• Task to carry out
Return every record below exactly as given.

• Data in this exercise
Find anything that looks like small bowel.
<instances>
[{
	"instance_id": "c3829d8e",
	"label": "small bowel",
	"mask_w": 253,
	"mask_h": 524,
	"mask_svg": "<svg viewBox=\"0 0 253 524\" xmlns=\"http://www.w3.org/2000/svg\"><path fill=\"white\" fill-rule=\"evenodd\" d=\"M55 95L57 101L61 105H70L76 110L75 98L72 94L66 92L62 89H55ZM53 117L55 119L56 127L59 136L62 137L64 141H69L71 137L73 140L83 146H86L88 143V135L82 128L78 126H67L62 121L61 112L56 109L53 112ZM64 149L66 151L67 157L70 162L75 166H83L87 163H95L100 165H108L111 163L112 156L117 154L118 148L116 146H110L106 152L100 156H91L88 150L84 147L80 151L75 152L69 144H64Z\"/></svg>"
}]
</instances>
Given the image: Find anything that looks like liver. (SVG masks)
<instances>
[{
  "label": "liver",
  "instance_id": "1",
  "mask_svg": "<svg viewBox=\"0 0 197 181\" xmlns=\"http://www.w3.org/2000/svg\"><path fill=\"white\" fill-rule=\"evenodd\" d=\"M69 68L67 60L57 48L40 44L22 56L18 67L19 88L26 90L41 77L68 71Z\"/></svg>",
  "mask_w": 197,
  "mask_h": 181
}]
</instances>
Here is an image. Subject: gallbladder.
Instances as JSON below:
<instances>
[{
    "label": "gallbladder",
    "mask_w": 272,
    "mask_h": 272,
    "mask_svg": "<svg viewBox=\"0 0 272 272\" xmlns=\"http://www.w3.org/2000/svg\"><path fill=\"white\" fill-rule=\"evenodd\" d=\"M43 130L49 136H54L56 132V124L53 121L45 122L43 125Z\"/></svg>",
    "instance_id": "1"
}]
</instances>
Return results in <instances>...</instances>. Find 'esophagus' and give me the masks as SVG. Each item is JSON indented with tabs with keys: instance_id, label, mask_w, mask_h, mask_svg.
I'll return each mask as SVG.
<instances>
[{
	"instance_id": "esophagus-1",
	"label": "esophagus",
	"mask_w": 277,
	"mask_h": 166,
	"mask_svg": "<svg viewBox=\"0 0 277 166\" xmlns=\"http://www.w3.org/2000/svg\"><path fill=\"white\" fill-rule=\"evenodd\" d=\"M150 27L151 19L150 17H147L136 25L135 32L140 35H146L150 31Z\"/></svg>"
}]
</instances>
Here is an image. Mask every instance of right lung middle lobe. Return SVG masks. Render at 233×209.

• Response
Find anything that looks like small bowel.
<instances>
[{
	"instance_id": "c3829d8e",
	"label": "small bowel",
	"mask_w": 253,
	"mask_h": 524,
	"mask_svg": "<svg viewBox=\"0 0 253 524\" xmlns=\"http://www.w3.org/2000/svg\"><path fill=\"white\" fill-rule=\"evenodd\" d=\"M55 95L57 101L61 105H70L76 110L75 98L72 94L66 92L62 89H55ZM53 117L55 119L56 127L59 136L62 137L64 141H69L71 137L73 140L83 146H86L88 143V135L82 128L78 126H67L62 121L61 112L56 109L53 112ZM64 149L66 151L67 157L70 162L75 166H83L87 163H95L100 165H108L111 163L112 156L117 154L118 148L116 146H110L106 152L100 156H91L88 150L84 147L80 151L75 152L69 144H64Z\"/></svg>"
}]
</instances>
Given the image: Find anything that looks like liver. (SVG masks)
<instances>
[{
  "label": "liver",
  "instance_id": "1",
  "mask_svg": "<svg viewBox=\"0 0 197 181\" xmlns=\"http://www.w3.org/2000/svg\"><path fill=\"white\" fill-rule=\"evenodd\" d=\"M69 68L67 60L57 48L40 44L22 56L18 67L19 88L26 90L41 77L68 71Z\"/></svg>",
  "mask_w": 197,
  "mask_h": 181
}]
</instances>
Here is an image. Subject: gallbladder.
Instances as JSON below:
<instances>
[{
    "label": "gallbladder",
    "mask_w": 272,
    "mask_h": 272,
    "mask_svg": "<svg viewBox=\"0 0 272 272\" xmlns=\"http://www.w3.org/2000/svg\"><path fill=\"white\" fill-rule=\"evenodd\" d=\"M43 130L49 136H54L56 132V124L53 121L45 122L43 125Z\"/></svg>",
    "instance_id": "1"
}]
</instances>
Return results in <instances>...</instances>. Find 'esophagus' and give me the masks as SVG. Each item is JSON indented with tabs with keys: instance_id, label, mask_w, mask_h, mask_svg.
I'll return each mask as SVG.
<instances>
[{
	"instance_id": "esophagus-1",
	"label": "esophagus",
	"mask_w": 277,
	"mask_h": 166,
	"mask_svg": "<svg viewBox=\"0 0 277 166\" xmlns=\"http://www.w3.org/2000/svg\"><path fill=\"white\" fill-rule=\"evenodd\" d=\"M150 27L151 19L150 17H147L136 25L135 32L140 35H146L150 31Z\"/></svg>"
}]
</instances>
Here is an image. Mask every instance of right lung middle lobe. Return SVG masks. Render at 233×209.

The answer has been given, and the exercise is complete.